- Theatrical release poster by John Alvin
- Directed by: Blake Edwards
- Written by: Blake Edwards
- Produced by: Blake Edwards Tony Adams
- Starring: Dudley Moore; Julie Andrews; Bo Derek; Robert Webber;
- Cinematography: Frank Stanley
- Edited by: Ralph E. Winters
- Music by: Henry Mancini
- Production company: Orion Pictures
- Distributed by: Warner Bros.
- Release date: October 5, 1979;
- Running time: 122 minutes
- Country: United States
- Language: English
- Budget: $5-6 million
- Box office: $107 million

= 10 (1979 film) =

1979 film directed by Blake Edwards

10 is a 1979 American romantic comedy film written, produced and directed by Blake Edwards and starring Dudley Moore, Julie Andrews, Robert Webber, and Bo Derek.
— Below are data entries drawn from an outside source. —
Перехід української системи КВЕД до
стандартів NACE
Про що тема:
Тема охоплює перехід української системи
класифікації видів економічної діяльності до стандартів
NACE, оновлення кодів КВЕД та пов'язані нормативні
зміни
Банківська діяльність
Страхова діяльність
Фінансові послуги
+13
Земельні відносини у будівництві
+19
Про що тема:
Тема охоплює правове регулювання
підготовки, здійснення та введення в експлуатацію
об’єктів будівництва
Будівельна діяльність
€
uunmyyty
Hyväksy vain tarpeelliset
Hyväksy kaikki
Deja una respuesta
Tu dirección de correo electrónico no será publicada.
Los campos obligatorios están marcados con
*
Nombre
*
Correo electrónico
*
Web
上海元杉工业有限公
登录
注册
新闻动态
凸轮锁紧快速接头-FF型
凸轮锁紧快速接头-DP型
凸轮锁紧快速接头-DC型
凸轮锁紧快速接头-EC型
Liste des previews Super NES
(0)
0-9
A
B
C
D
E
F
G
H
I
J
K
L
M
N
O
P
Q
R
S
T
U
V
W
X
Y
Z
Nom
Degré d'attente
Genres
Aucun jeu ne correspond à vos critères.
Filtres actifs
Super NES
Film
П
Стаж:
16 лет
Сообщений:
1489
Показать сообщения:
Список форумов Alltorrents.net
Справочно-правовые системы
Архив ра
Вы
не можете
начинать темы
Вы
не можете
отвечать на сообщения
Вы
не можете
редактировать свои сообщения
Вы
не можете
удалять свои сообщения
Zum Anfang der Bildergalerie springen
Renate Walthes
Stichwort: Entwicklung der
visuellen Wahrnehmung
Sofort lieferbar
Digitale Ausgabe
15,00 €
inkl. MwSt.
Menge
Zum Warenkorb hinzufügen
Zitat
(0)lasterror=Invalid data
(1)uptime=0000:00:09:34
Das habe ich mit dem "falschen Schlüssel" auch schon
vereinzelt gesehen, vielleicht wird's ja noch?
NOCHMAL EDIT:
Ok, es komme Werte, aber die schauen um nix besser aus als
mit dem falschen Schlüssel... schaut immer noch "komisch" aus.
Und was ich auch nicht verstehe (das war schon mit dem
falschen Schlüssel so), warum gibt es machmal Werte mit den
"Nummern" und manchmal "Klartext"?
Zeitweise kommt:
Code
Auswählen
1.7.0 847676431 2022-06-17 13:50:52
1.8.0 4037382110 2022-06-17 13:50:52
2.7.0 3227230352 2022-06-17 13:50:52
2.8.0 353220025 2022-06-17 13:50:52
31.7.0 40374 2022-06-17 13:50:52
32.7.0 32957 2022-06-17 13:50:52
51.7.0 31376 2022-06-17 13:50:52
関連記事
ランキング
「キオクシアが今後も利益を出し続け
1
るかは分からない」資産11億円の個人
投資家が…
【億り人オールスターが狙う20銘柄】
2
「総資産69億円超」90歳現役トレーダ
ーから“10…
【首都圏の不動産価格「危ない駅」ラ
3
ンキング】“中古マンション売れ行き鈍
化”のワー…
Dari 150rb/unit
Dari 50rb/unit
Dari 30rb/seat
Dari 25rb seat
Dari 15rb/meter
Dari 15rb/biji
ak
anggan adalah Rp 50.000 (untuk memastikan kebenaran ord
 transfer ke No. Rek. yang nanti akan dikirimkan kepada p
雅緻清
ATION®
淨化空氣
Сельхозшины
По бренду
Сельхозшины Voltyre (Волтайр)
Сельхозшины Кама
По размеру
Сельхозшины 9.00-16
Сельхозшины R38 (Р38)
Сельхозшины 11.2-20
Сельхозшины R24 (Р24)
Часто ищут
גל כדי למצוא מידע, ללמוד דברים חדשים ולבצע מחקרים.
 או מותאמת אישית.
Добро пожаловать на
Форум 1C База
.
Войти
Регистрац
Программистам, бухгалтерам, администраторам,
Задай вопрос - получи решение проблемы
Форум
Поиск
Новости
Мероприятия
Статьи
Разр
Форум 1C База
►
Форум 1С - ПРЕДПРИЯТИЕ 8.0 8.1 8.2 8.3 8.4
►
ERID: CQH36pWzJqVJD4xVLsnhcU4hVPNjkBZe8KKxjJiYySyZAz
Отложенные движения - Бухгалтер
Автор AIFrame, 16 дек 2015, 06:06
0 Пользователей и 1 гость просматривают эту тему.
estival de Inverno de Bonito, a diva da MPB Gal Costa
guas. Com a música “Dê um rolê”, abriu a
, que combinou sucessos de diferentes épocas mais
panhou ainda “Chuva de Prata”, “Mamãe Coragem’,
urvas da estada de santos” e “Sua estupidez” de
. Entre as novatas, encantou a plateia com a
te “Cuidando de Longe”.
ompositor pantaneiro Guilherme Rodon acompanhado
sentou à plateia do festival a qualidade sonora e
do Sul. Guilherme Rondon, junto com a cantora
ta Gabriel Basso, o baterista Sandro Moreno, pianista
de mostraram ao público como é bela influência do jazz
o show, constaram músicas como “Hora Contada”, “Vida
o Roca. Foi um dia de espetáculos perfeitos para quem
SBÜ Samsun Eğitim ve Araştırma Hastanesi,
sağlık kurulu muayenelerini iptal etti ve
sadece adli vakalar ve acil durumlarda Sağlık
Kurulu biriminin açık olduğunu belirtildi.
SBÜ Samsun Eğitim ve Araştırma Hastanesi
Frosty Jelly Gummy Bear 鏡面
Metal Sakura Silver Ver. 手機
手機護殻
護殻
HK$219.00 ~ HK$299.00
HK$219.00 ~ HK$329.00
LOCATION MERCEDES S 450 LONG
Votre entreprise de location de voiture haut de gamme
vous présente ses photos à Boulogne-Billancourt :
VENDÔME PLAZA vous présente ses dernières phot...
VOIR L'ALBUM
It was considered a trendsetting film at the time of its release and became one of the year's biggest box-office hits. The film follows middle-aged composer George Webber who becomes infatuated with Jenny Hanley, a newlywed young woman he has never met, and pursues her to Mexico.

== Plot ==
Actress Samantha Taylor throws a surprise 42nd birthday party for her boyfriend, the wealthy and famous composer George Webber. During it, George finds that he is coping badly with his age. From his car, George glimpses a bride on her way to be married and is instantly obsessed with her beauty. Following her to the church, he crashes into a police cruiser, is stung by a bee and nearly disrupts the wedding ceremony.

Later that night, Sam and George argue over his treatment of women and his habit of spying on the intimate acts of a neighbor with his consent. George later visits the minister who performed the wedding and learns that the woman is Jenny Miles, daughter of a prominent Beverly Hills dentist. The following day, while spying on his neighbor, George hits himself with the telescope and falls down an embankment, causing him to miss Sam's phone call. Still obsessed with Jenny, he schedules a dental appointment with her father and learns that Jenny and her husband David have gone to Mexico for their honeymoon. The effects of a large amount of treatment accompanied by a heavy dose of novocaine, aggravated by immediate heavy drinking, leave George completely incoherent. Sam finally reaches him on the phone, but mistakes him for an intruder and calls the police, who hold George at gunpoint while trying to understand his gibberish. George visits his neighbor's house to take part in an ongoing orgy, but Sam spots him through his telescope, widening the rift between them.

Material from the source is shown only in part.